Selain naskah Sanghyang Siksa Kandang Karesian, ada juga naskah kuno Sunda lainnya yang cukup menarik, yaitu Naskah Bujangga Manik yang didalamnya menceritakan Kisah perjalanan geografis seorang pangeran di pulau Jawa dan Bali.
Menurut laman disipusda.purwakartakab.go.id tentang “Sejarah Ekspedisi “Bhujangga Manik” di Purwakarta”, Naskah ini ditulis pada daun nipah, dalam puisi naratif berupa lirik yang terdiri dari delapan suku kata dan saat ini disimpan di Perpustakaan Bodleian di Universitas Oxford sejak tahun 1627 (MS Jav. b. 3 (R), cf. Noorduyn 1968 : 469, Ricklefs / Voorhoeve 1977 : 181). Naskah Bhujangga Manik seluruhnya terdiri dari 29 lembar daun nipah, yang masing-masing berisi sekitar 56 baris kalimat yang terdiri dari 8 suku kata.

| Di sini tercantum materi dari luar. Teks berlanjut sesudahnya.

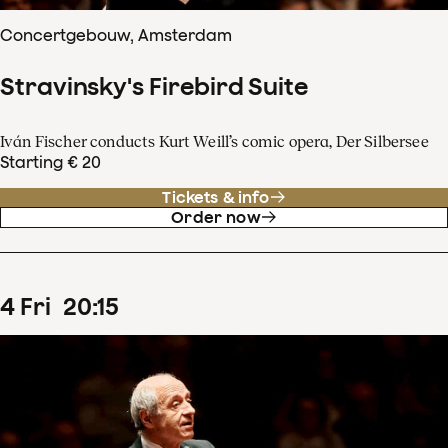
Concertgebouw, Amsterdam
Stravinsky's Firebird Suite
Iván Fischer conducts Kurt Weill’s comic opera, Der Silbersee
Starting € 20
Tickets & info
Order now
4
Fri
20
:
15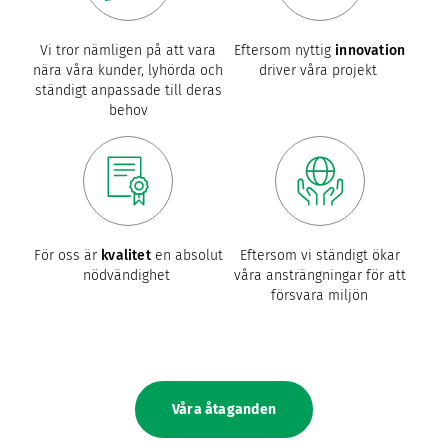
Vi tror nämligen på att vara
Eftersom nyttig
innovation
nära våra kunder, lyhörda och
driver våra projekt
ständigt anpassade till deras
behov
För oss är
kvalitet
en absolut
Eftersom vi ständigt ökar
nödvändighet
våra ansträngningar för att
försvara miljön
Våra åtaganden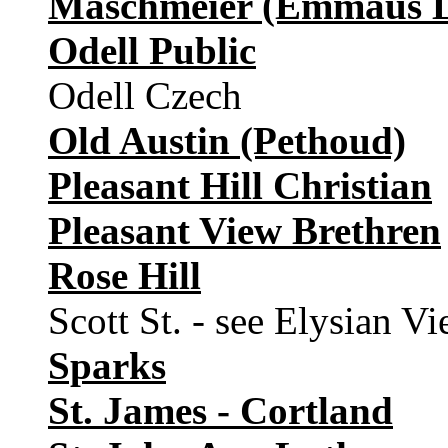
Maschmeier (Emmaus L
Odell Public
Odell Czech
Old Austin (Pethoud)
Pleasant Hill Christian
Pleasant View Brethren
Rose Hill
Scott St. - see Elysian V
Sparks
St. James - Cortland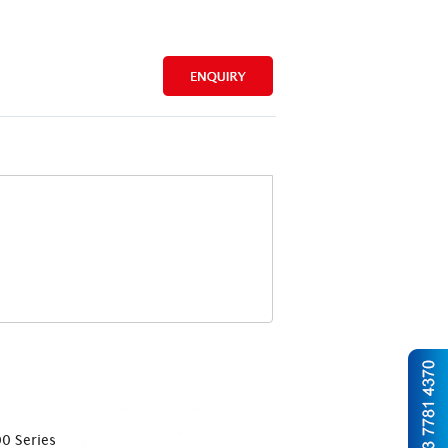
0 Series
CTR CK 4000 Series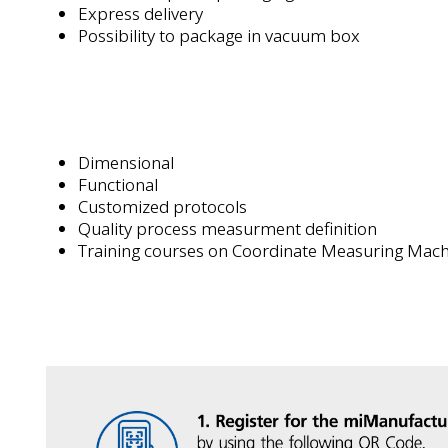
Express delivery
Possibility to package in vacuum box
Dimensional
Functional
Customized protocols
Quality process measurment definition
Training courses on Coordinate Measuring Mac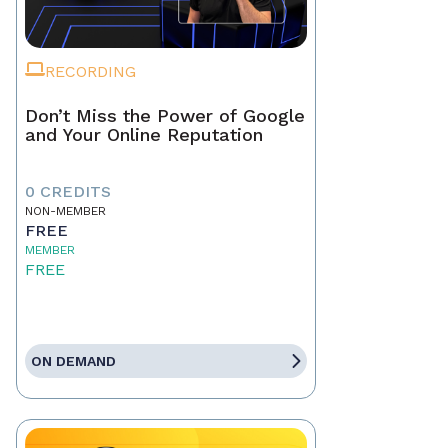
RECORDING
Don’t Miss the Power of Google
and Your Online Reputation
0 CREDITS
NON-MEMBER
FREE
MEMBER
FREE
ON DEMAND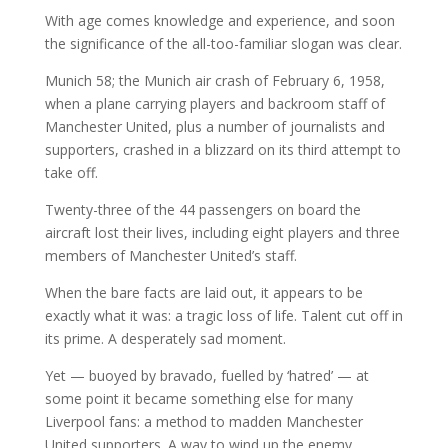
With age comes knowledge and experience, and soon
the significance of the all-too-familiar slogan was clear.
Munich 58; the Munich air crash of February 6, 1958,
when a plane carrying players and backroom staff of
Manchester United, plus a number of journalists and
supporters, crashed in a blizzard on its third attempt to
take off.
Twenty-three of the 44 passengers on board the
aircraft lost their lives, including eight players and three
members of Manchester United’s staff.
When the bare facts are laid out, it appears to be
exactly what it was: a tragic loss of life. Talent cut off in
its prime. A desperately sad moment.
Yet — buoyed by bravado, fuelled by ‘hatred’ — at
some point it became something else for many
Liverpool fans: a method to madden Manchester
United supporters. A way to wind up the enemy.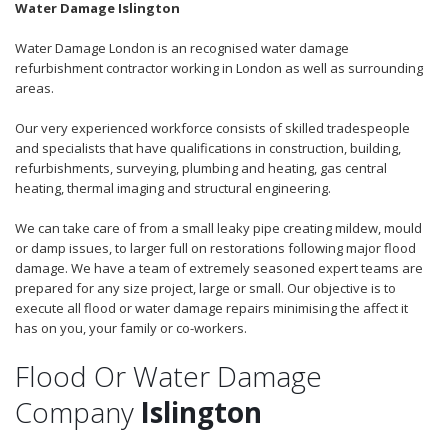
Water Damage Islington
Water Damage London is an recognised water damage
refurbishment contractor working in London as well as surrounding
areas.
Our very experienced workforce consists of skilled tradespeople
and specialists that have qualifications in construction, building,
refurbishments, surveying, plumbing and heating, gas central
heating, thermal imaging and structural engineering.
We can take care of from a small leaky pipe creating mildew, mould
or damp issues, to larger full on restorations following major flood
damage. We have a team of extremely seasoned expert teams are
prepared for any size project, large or small. Our objective is to
execute all flood or water damage repairs minimising the affect it
has on you, your family or co-workers.
Flood Or Water Damage
Company
Islington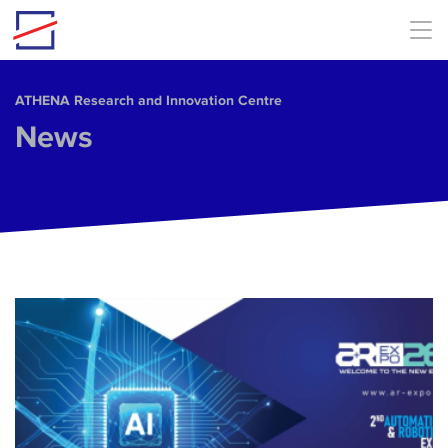
Skip to main content
ΑΤΗΕΝΑ Research and Innovation Centre
News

Tokoh dalam naskah ini adalah “Prabu Jaya Pakuan” alias “Bhujangga Manik” alias “Rakeyan Ameng Layaran”, seorang resi Hindu dari Kerajaan Sunda yang lebih suka menjalani hidup sebagai seorang resi. Walaupun sebenarnya ia seorang kesatria dari keraton Pakuan Pajajaran, ibu kota Kerajaan Sunda, yang bertempat di wilayah yang sekarang menjadi Kota Bogor.
Sebagai seorang resi, dia melakukan dua kali perjalanan dari Pakuan Pajajaran ke Timur Jawa dan pada perjalanan kedua Bhujangga Manik malah sempat singgah di Bali untuk beberapa lama. Pada akhirnya Bhujangga Manik bertapa di sekitar Gunung Patuha sampai akhir hayatnya.
Dari ceritera dalam naskah tersebut, bahwa naskah Bhujangga Manik berasal dari jaman sebelum Islam masuk ke Tatar Sunda dan Naskah tersebut tidak mengandung satu pun kata-kata yang berasal dari bahasa Arab. Penyebutan Majapahit, Malaka dan Demak membawa pada perkiraan bahwa naskah ini ditulis akhir tahun 1400-an atau awal tahun 1500-an.
Naskah ini sangat berharga karena menggambarkan geografi dan topografi Pulau Jawa pada saat naskah dibuat. Lebih dari 450 nama tempat, gunung dan sungai disebutkan di dalamnya dan sebagian besar dari nama-nama tempat tersebut masih digunakan atau dikenali sampai sekarang.